-------- Task material --------

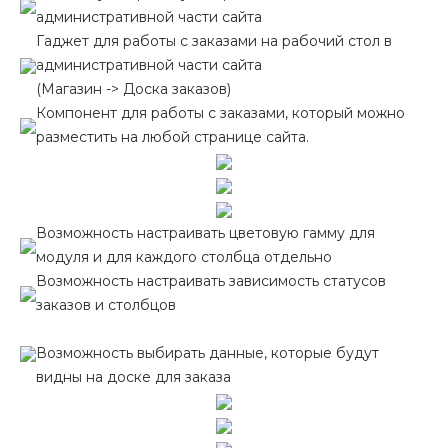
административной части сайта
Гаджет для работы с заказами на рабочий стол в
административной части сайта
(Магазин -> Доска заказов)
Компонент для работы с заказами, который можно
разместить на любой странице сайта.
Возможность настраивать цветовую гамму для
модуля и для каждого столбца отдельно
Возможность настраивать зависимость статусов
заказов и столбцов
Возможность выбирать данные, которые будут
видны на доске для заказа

--------

**Aim of the exercise**
All lines from the one that contains "Гаджет для работы" to the last line above must be given again exactly, with both included and nothing added.

**Solution below**
Гаджет для работы с заказами на рабочий стол в
административной части сайта
(Магазин -> Доска заказов)
Компонент для работы с заказами, который можно
разместить на любой странице сайта.
Возможность настраивать цветовую гамму для
модуля и для каждого столбца отдельно
Возможность настраивать зависимость статусов
заказов и столбцов
Возможность выбирать данные, которые будут
видны на доске для заказа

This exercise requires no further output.